Apple is backporting two security patches released on Friday. The updated patches address zero-day vulnerabilities on iPhones, iPads, and Macs.
Details About the Vulnerabilities
The first flaw, tracked as CVE-2023-28206, is an out-of-bounds write issue. This bug may permit threat actors to execute arbitrary code with kernel privileges on unpatched devices using malicious apps.
Apple is aware of a report that this issue may have been actively exploited.
Today, Apple addressed the zero-days in iOS 15.7.5 and iPadOS 15.7.5, macOS Monterey 12.6.5, and macOS Big Sur 11.7.6 by improving input validation and memory management.

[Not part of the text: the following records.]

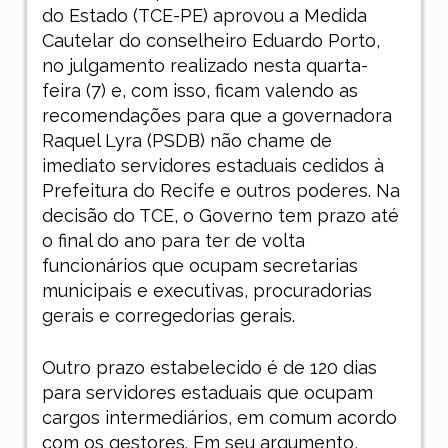
do Estado (TCE-PE) aprovou a Medida
Cautelar do conselheiro Eduardo Porto,
no julgamento realizado nesta quarta-
feira (7) e, com isso, ficam valendo as
recomendações para que a governadora
Raquel Lyra (PSDB) não chame de
imediato servidores estaduais cedidos à
Prefeitura do Recife e outros poderes. Na
decisão do TCE, o Governo tem prazo até
o final do ano para ter de volta
funcionários que ocupam secretarias
municipais e executivas, procuradorias
gerais e corregedorias gerais.
Outro prazo estabelecido é de 120 dias
para servidores estaduais que ocupam
cargos intermediários, em comum acordo
com os gestores. Em seu argumento,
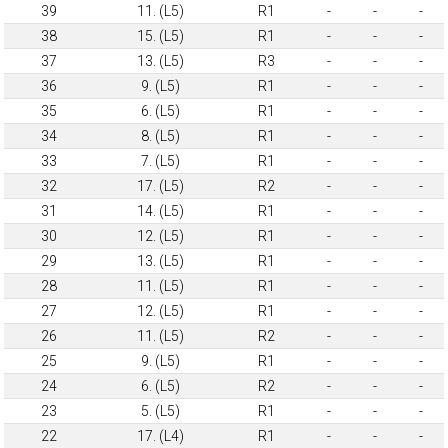
39
11. (L5)
R1
-
-
-
38
15. (L5)
R1
-
-
-
37
13. (L5)
R3
-
-
-
36
9. (L5)
R1
-
-
-
35
6. (L5)
R1
-
-
-
34
8. (L5)
R1
-
-
-
33
7. (L5)
R1
-
-
-
32
17. (L5)
R2
-
-
-
31
14. (L5)
R1
-
-
-
30
12. (L5)
R1
-
-
-
29
13. (L5)
R1
-
-
-
28
11. (L5)
R1
-
-
-
27
12. (L5)
R1
-
-
-
26
11. (L5)
R2
-
-
-
25
9. (L5)
R1
-
-
-
24
6. (L5)
R2
-
-
-
23
5. (L5)
R1
-
-
-
22
17. (L4)
R1
-
-
-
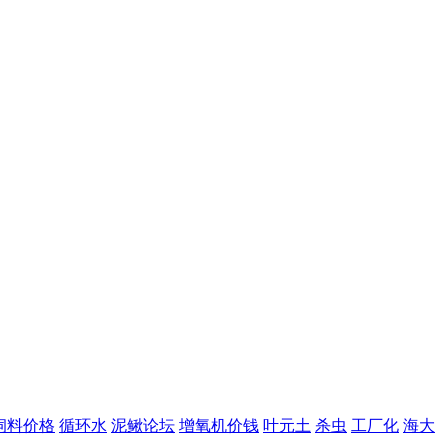
饲料价格
循环水
泥鳅论坛
增氧机价钱
叶元土
杀虫
工厂化
海大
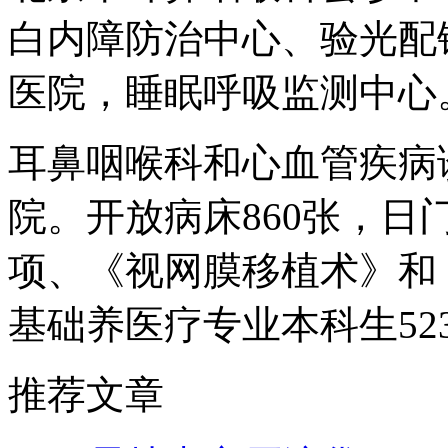
白内障防治中心、验光配
医院，睡眠呼吸监测中心
耳鼻咽喉科和心血管疾病
院。开放病床860张，日
项、《视网膜移植术》和
基础养医疗专业本科生52
推荐文章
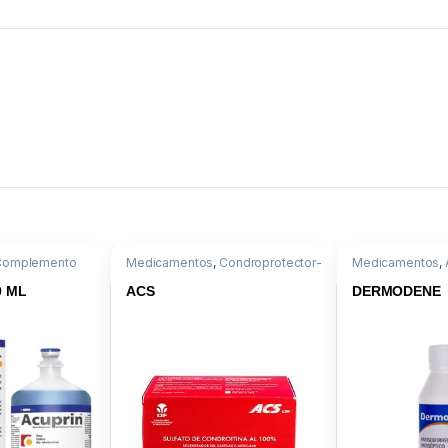
Complemento
Medicamentos
,
Condroprotector-
Medicamentos
,
n+Metionina
Antiartrosico
,
Condroitin sulf. al
Marcaptobenzot
100%
0 ML
ACS
DERMODENE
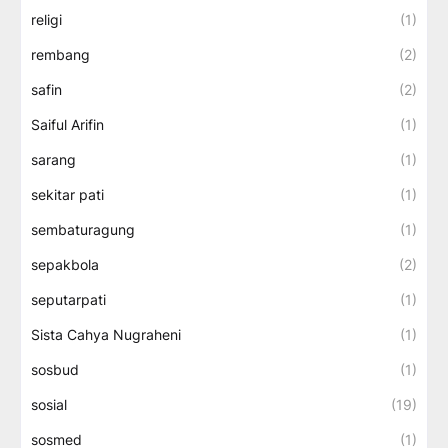
religi
(1)
rembang
(2)
safin
(2)
Saiful Arifin
(1)
sarang
(1)
sekitar pati
(1)
sembaturagung
(1)
sepakbola
(2)
seputarpati
(1)
Sista Cahya Nugraheni
(1)
sosbud
(1)
sosial
(19)
sosmed
(1)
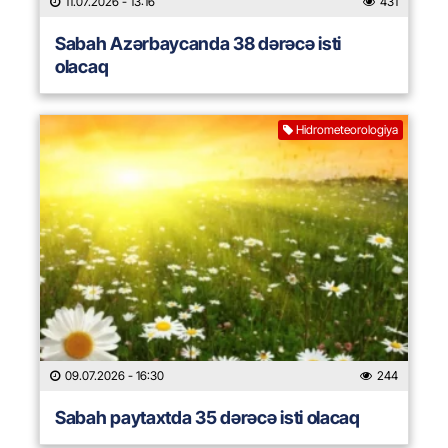
11.07.2026
- 13:16
431
Sabah Azərbaycanda 38 dərəcə isti
olacaq
Hidrometeorologiya
09.07.2026
- 16:30
244
Sabah paytaxtda 35 dərəcə isti olacaq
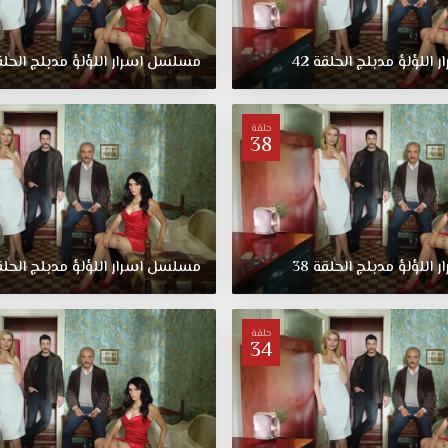
ر
اللؤلؤ
مدبلج
الحلقة
42
مسلسل
اسرار
اللؤلؤ
مدبلج
الحل
حلقة
38
ر
اللؤلؤ
مدبلج
الحلقة
38
مسلسل
اسرار
اللؤلؤ
مدبلج
الحل
حلقة
34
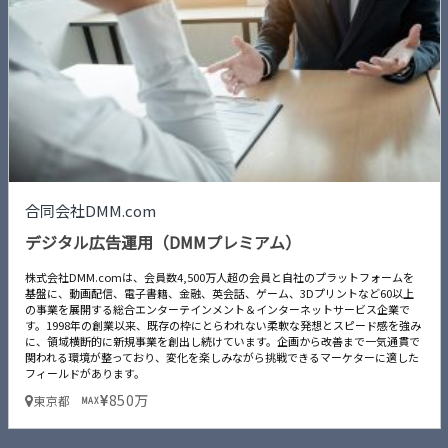
合同会社DMM.com
デジタル広告運用（DMMプレミアム）
株式会社DMM.comは、会員数4,500万人超の会員と自社のプラットフォームを
基盤に、動画配信、電子書籍、金融、英会話、ゲーム、3Dプリントなど60以上
の事業を展開する総合エンターテインメント＆インターネットサービス企業で
す。1998年の創業以来、既存の枠にとらわれない柔軟な発想とスピード感を強み
に、領域横断的に新規事業を創出し続けています。企画から改善まで一気通貫で
関われる環境が整っており、変化を楽しみながら挑戦できるマーケターに適した
フィールドがあります。
850万
東京都
MAX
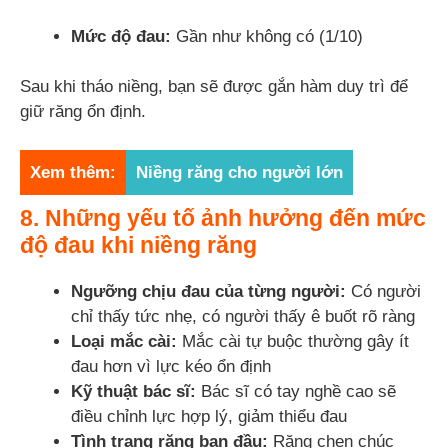
Mức độ đau:
Gần như không có (1/10)
Sau khi tháo niềng, bạn sẽ được gắn hàm duy trì để
giữ răng ổn định.
Xem thêm:
Niềng răng cho người lớn
8. Những yếu tố ảnh hưởng đến mức
độ đau khi niềng răng
Ngưỡng chịu đau của từng người:
Có người
chỉ thấy tức nhẹ, có người thấy ê buốt rõ ràng
Loại mắc cài:
Mắc cài tự buộc thường gây ít
đau hơn vì lực kéo ổn định
Kỹ thuật bác sĩ:
Bác sĩ có tay nghề cao sẽ
điều chỉnh lực hợp lý, giảm thiểu đau
Tình trạng răng ban đầu:
Răng chen chúc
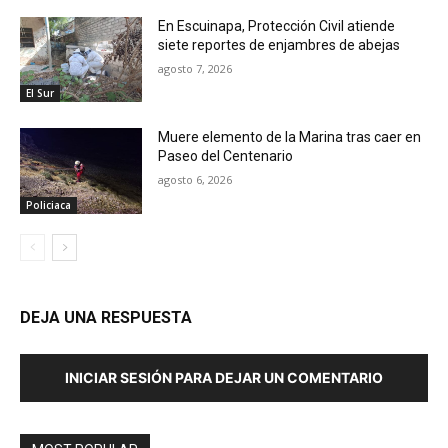
En Escuinapa, Protección Civil atiende
siete reportes de enjambres de abejas
agosto 7, 2026
El Sur
Muere elemento de la Marina tras caer en
Paseo del Centenario
agosto 6, 2026
Policiaca
DEJA UNA RESPUESTA
INICIAR SESIÓN PARA DEJAR UN COMENTARIO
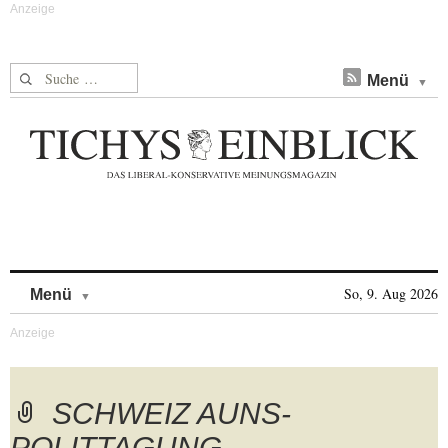
Suche nach:
Menü
Skip to content
So, 9. Aug 2026
Menü
SCHWEIZ AUNS-
POLITTAGUNG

The following list of devices has reportedly had the issues fixed, according to the tech giant:
- iPhone 6s (all models)
- iPhone 7 (all models)
- iPhone SE (1st generation)
- iPad Air 2
- iPad mini (4th generation)
- iPod touch (7th generation)
- Macs running macOS Monterey and Big Sur
Context for the Flaws
Google’s Threat Analysis Group and Amnesty International’s Security Lab confirmed that the vulnerabilities were exploited in attacks. Researchers warn that these types of flaws are often used by government-backed threat actors to deploy spyware on targets’ devices.
Super proud of our team at @AmnestyTech and everyone who helped in this investigation.
— Donncha Ó Cearbhaill (@DonnchaC) April 7, 2023
Apple patched another WebKit zero-day (CVE-2023-23529) in mid-February. The hackers used the flaw to trigger crashes and gain code execution on iOS, iPadOS, and macOS devices.